## What to work on
Among the records below, count the lines where "gebratenem" occurs, and report that total alone.

*** Input ***

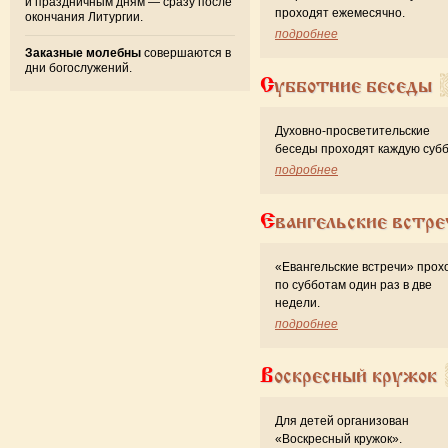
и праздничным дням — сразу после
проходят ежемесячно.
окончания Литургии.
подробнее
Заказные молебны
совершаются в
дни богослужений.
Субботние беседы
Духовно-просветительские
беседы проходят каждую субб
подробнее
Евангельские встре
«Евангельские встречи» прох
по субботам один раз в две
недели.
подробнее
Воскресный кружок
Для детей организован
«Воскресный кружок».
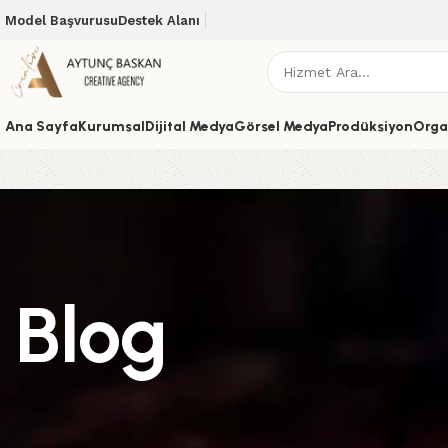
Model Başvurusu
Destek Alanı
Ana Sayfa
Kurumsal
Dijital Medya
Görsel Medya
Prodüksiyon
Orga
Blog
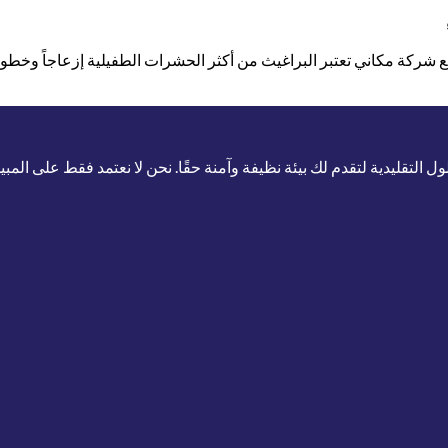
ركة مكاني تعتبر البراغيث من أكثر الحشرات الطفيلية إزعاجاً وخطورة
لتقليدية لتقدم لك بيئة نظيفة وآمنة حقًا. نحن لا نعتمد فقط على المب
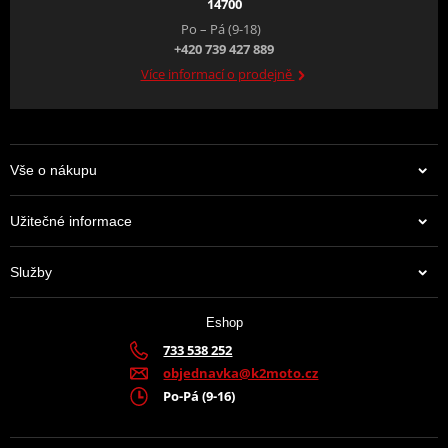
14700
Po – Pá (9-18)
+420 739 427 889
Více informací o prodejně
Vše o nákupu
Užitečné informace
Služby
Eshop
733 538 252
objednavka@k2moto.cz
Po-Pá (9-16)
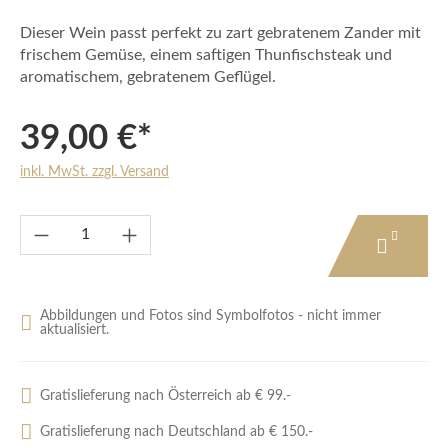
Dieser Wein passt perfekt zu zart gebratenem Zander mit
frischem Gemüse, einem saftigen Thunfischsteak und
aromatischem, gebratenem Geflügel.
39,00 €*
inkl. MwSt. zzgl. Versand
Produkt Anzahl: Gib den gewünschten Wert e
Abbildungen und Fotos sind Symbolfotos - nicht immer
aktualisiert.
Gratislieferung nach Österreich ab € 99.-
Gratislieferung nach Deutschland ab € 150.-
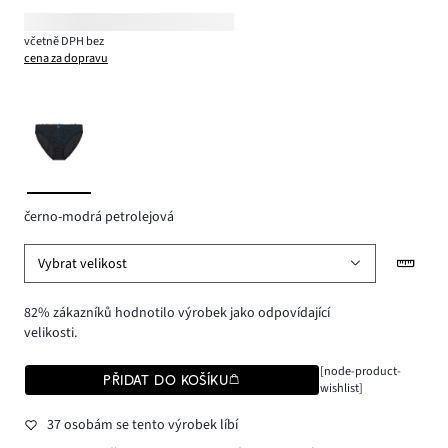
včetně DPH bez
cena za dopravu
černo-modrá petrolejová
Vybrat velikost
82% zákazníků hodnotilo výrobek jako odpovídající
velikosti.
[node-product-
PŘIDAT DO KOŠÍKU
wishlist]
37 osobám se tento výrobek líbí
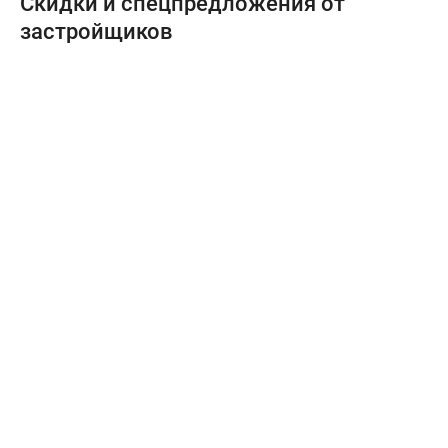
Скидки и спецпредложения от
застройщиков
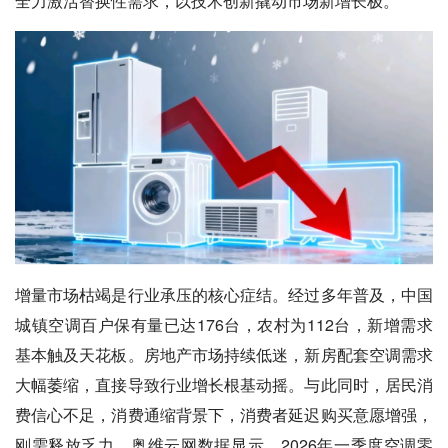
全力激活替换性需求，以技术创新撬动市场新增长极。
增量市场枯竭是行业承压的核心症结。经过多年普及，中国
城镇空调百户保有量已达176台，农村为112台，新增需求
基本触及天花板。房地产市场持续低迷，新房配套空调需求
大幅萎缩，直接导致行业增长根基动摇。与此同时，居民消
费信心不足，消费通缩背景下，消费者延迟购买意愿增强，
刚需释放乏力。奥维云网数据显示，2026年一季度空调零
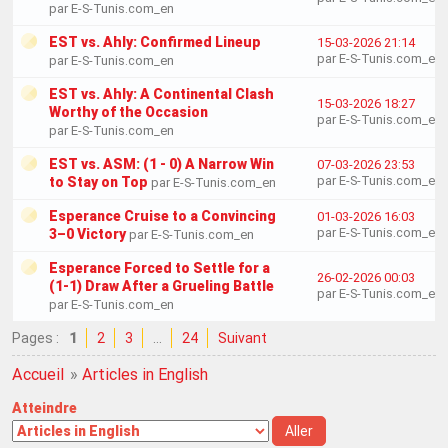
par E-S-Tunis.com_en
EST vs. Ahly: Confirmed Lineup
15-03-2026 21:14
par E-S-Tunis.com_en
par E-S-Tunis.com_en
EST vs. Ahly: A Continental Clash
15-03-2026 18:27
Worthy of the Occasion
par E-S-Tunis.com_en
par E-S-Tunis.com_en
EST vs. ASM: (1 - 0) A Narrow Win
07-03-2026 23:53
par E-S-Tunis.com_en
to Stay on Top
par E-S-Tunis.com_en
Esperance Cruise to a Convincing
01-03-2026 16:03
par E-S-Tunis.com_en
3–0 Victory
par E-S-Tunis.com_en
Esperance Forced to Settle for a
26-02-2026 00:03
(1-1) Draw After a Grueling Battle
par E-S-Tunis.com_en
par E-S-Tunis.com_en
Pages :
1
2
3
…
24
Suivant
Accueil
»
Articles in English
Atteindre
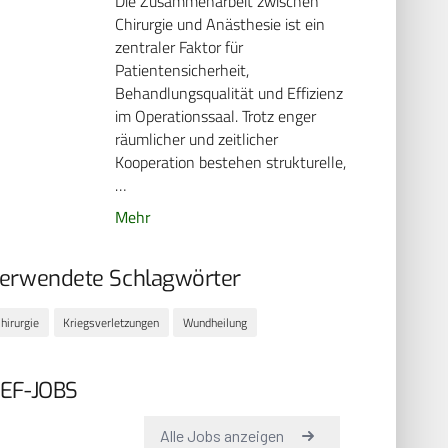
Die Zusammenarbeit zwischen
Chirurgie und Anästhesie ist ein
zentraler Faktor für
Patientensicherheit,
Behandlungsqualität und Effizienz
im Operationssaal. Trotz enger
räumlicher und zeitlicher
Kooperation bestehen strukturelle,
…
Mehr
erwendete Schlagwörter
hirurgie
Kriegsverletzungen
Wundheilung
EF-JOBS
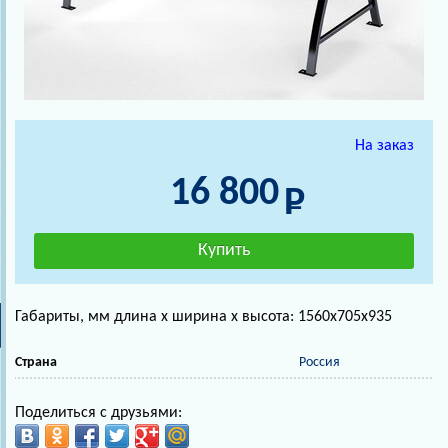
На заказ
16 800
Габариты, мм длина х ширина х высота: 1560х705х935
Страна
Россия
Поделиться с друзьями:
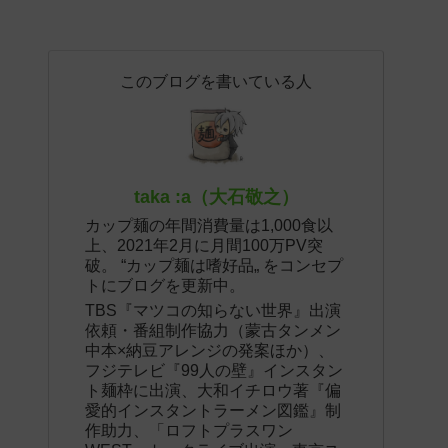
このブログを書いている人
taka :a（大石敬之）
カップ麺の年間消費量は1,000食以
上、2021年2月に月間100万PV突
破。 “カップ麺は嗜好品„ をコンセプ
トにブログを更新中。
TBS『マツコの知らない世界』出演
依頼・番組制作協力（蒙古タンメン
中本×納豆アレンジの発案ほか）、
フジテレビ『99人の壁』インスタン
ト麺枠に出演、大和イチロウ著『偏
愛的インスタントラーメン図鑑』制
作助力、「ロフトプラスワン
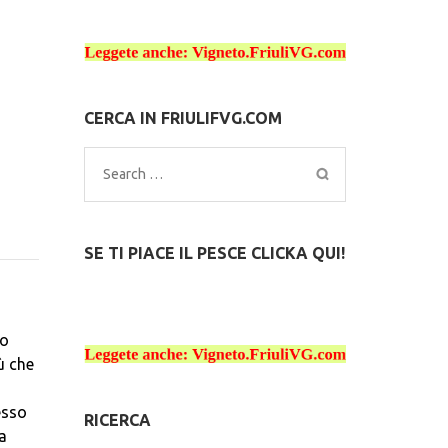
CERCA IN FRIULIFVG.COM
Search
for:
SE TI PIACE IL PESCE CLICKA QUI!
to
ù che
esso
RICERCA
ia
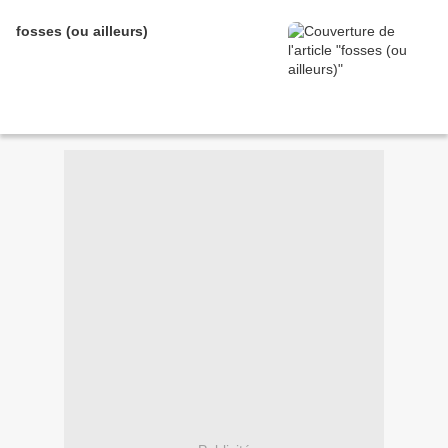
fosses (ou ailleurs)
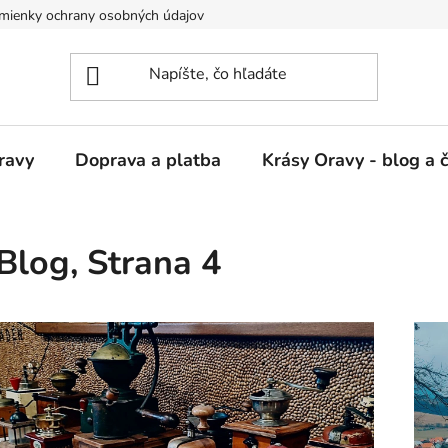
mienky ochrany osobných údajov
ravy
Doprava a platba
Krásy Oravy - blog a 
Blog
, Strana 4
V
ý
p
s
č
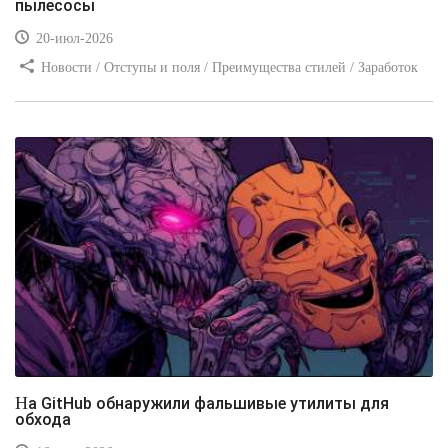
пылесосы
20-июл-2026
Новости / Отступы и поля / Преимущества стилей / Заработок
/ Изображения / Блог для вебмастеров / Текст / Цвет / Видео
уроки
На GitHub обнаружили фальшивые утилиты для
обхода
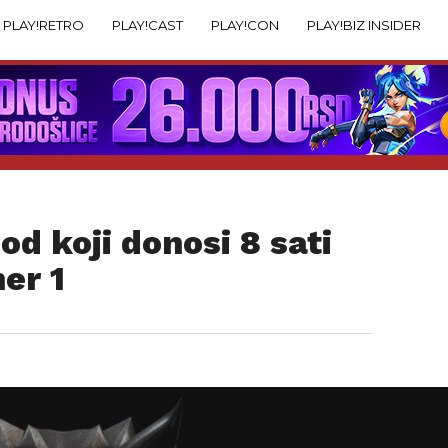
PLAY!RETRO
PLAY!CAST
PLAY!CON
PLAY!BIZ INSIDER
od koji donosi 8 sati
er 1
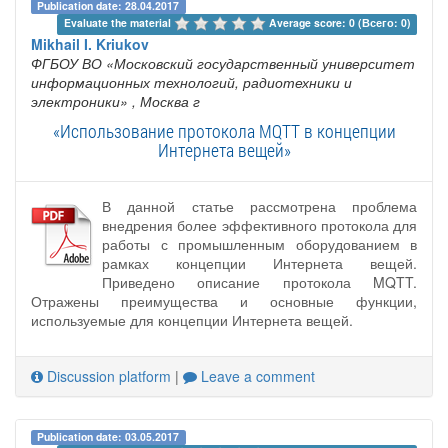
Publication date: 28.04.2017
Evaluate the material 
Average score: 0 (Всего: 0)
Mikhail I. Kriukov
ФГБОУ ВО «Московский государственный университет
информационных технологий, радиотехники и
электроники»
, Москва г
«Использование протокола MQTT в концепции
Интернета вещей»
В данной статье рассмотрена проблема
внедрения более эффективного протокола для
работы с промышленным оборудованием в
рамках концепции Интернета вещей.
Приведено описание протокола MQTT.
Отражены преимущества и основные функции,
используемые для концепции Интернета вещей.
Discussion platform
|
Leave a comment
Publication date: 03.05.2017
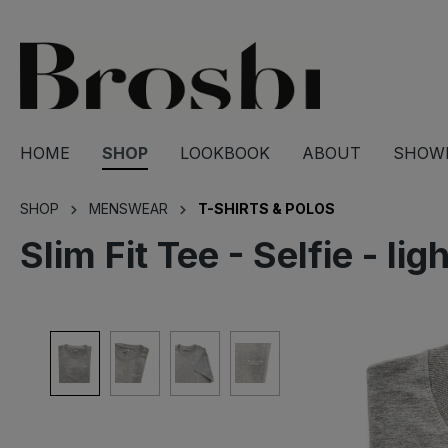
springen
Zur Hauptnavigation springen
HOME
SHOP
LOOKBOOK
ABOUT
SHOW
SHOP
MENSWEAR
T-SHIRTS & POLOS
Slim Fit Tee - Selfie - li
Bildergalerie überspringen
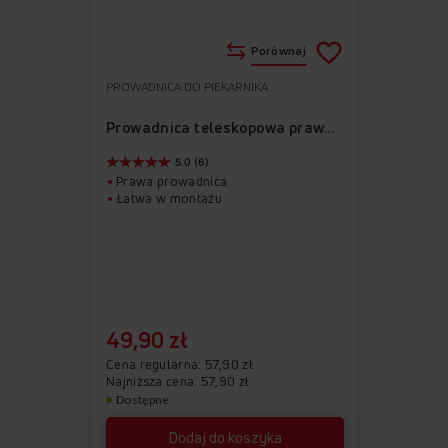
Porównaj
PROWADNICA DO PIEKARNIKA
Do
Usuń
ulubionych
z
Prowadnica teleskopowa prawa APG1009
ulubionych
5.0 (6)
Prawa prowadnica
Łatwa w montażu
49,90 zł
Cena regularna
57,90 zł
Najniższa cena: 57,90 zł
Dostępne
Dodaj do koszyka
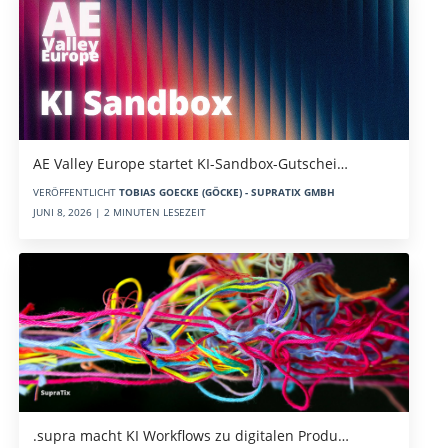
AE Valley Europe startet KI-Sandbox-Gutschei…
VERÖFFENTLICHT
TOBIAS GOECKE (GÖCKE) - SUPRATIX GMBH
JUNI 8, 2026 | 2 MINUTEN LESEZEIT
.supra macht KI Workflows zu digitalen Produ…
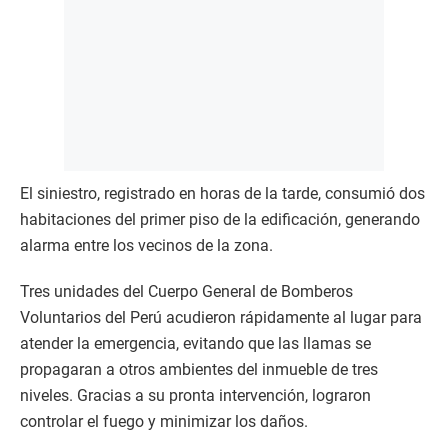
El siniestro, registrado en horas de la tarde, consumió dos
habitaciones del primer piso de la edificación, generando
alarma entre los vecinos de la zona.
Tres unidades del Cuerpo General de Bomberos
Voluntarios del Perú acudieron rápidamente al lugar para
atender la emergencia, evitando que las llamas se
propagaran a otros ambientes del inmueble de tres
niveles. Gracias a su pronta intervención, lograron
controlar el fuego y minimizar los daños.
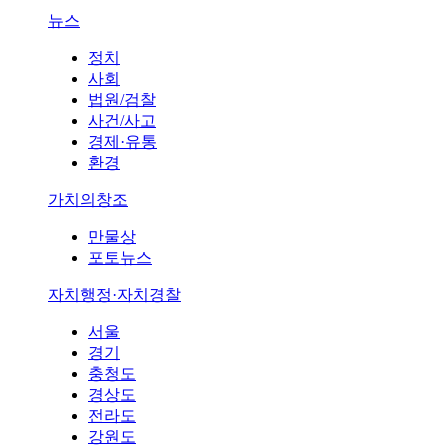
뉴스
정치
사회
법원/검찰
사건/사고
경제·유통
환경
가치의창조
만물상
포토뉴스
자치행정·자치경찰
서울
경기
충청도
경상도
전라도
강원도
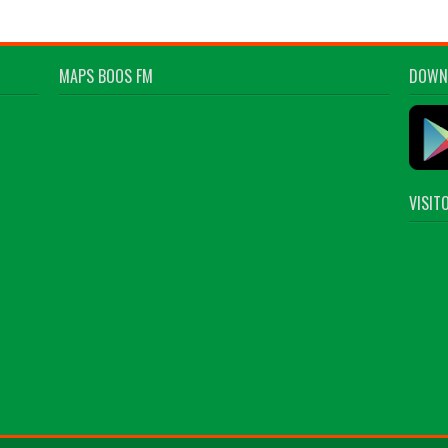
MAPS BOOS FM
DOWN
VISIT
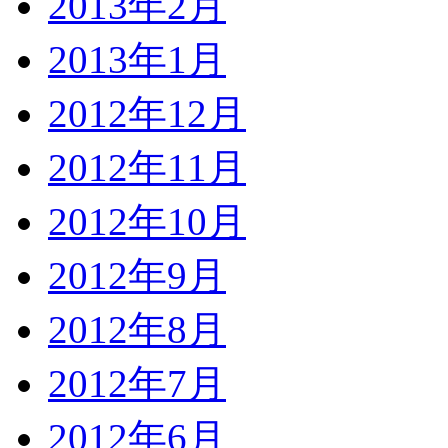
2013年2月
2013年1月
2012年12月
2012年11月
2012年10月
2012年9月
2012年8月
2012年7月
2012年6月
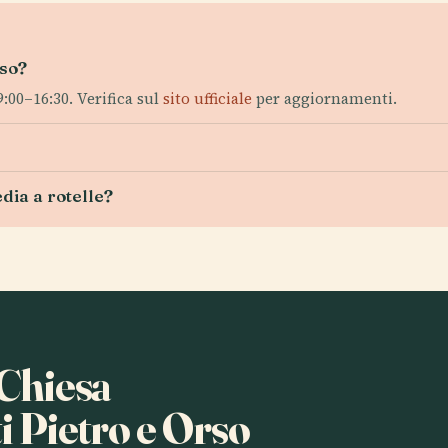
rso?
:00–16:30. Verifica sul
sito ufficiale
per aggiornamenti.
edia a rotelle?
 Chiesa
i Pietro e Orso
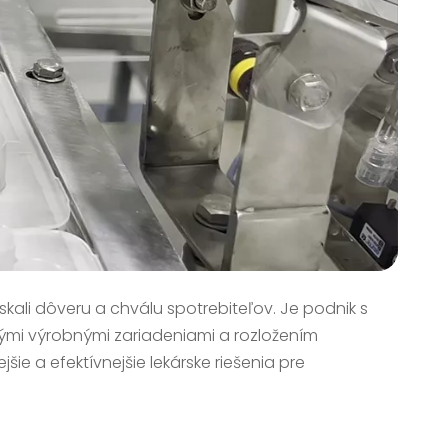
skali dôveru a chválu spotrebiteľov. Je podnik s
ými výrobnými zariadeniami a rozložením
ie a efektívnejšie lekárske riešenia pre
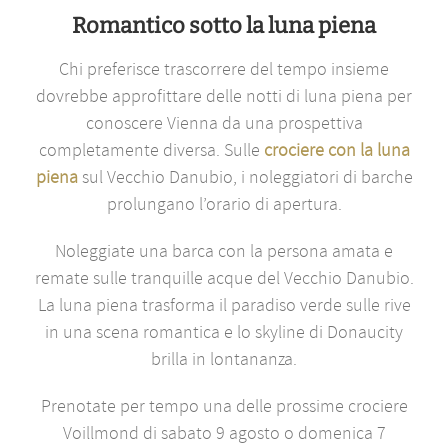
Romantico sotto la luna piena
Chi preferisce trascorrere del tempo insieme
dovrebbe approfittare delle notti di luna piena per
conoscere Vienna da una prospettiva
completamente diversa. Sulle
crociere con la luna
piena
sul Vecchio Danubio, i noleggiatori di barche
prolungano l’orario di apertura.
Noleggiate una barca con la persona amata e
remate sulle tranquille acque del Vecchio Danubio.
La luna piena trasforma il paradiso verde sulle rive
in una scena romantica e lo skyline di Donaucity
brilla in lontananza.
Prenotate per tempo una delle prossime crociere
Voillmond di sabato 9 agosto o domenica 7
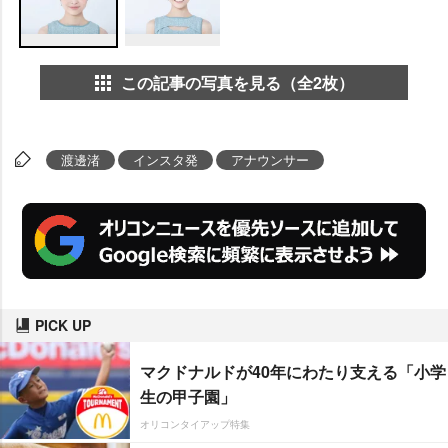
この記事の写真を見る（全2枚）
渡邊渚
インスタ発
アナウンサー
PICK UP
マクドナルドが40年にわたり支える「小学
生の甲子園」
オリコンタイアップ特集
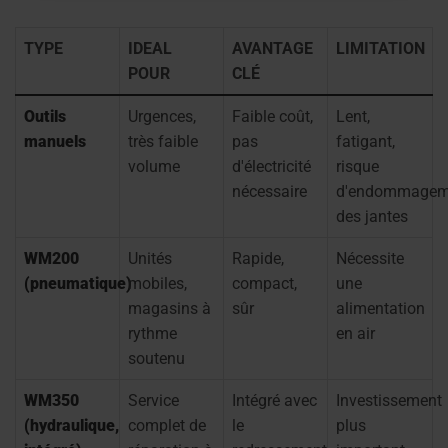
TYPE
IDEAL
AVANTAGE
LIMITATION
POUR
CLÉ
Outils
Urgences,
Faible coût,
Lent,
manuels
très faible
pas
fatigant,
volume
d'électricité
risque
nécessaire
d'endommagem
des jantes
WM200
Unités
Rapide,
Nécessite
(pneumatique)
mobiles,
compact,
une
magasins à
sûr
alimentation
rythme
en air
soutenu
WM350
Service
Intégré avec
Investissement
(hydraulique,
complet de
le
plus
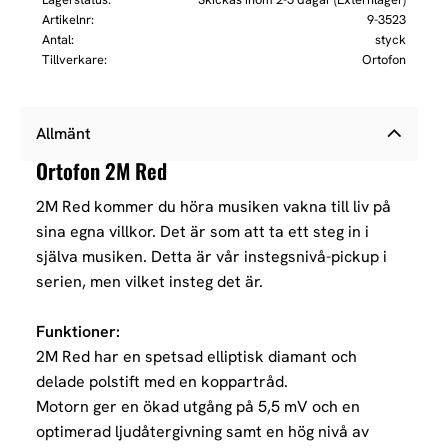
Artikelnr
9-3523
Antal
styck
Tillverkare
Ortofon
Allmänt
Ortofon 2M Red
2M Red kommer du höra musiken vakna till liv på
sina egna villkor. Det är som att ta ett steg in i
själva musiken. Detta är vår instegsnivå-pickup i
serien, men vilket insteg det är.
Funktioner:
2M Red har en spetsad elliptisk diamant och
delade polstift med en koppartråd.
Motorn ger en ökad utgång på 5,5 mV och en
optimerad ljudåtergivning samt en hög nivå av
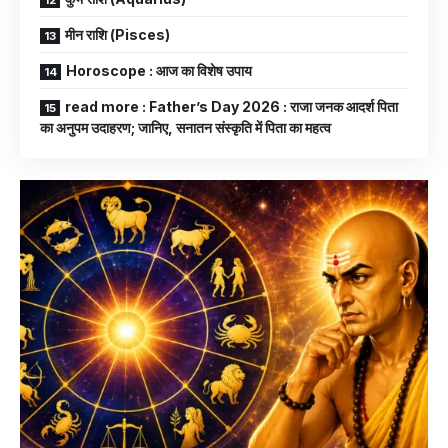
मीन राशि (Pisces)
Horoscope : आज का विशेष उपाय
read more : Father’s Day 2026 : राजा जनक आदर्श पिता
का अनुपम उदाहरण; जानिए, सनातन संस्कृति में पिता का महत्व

***

## Exercise response
2